Top of INPUT FOR THIS TASK
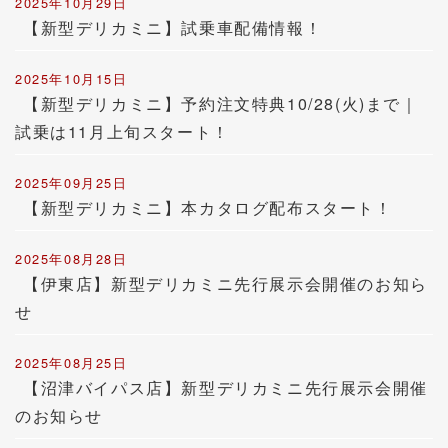
2025年10月29日
【新型デリカミニ】試乗車配備情報！
2025年10月15日
【新型デリカミニ】予約注文特典10/28(火)まで｜
試乗は11月上旬スタート！
2025年09月25日
【新型デリカミニ】本カタログ配布スタート！
2025年08月28日
【伊東店】新型デリカミニ先行展示会開催のお知ら
せ
2025年08月25日
【沼津バイパス店】新型デリカミニ先行展示会開催
のお知らせ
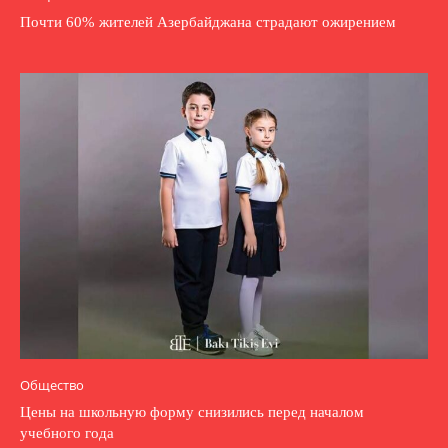
Почти 60% жителей Азербайджана страдают ожирением
Общество
Цены на школьную форму снизились перед началом
учебного года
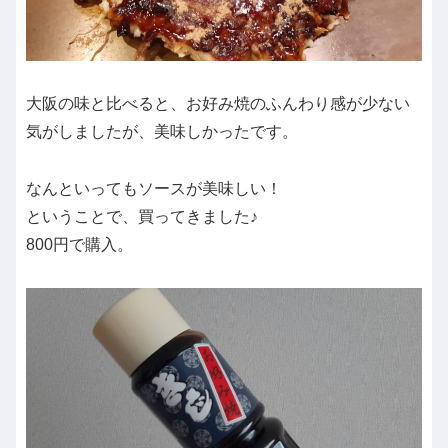
大阪の味と比べると、お好み焼のふんわり感が少ない
気がしましたが、美味しかったです。
なんといってもソースが美味しい！
ということで、買ってきました♪
800円で購入。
Bottom of INPUT FOR THIS TASK
§ WHAT YOU WILL DO
The result should be a word-for-word restatement of all the data, without images.

§ REPLY TO THE EXERCISE
2025年10月29日
【新型デリカミニ】試乗車配備情報！
2025年10月15日
【新型デリカミニ】予約注文特典10/28(火)まで｜
試乗は11月上旬スタート！
2025年09月25日
【新型デリカミニ】本カタログ配布スタート！
2025年08月28日
【伊東店】新型デリカミニ先行展示会開催のお知ら
せ
2025年08月25日
【沼津バイパス店】新型デリカミニ先行展示会開催
のお知らせ
Почти 60% жителей Азербайджана страдают ожирением
Общество
Цены на школьную форму снизились перед началом
учебного года
大阪の味と比べると、お好み焼のふんわり感が少ない
気がしましたが、美味しかったです。
なんといってもソースが美味しい！
ということで、買ってきました♪
800円で購入。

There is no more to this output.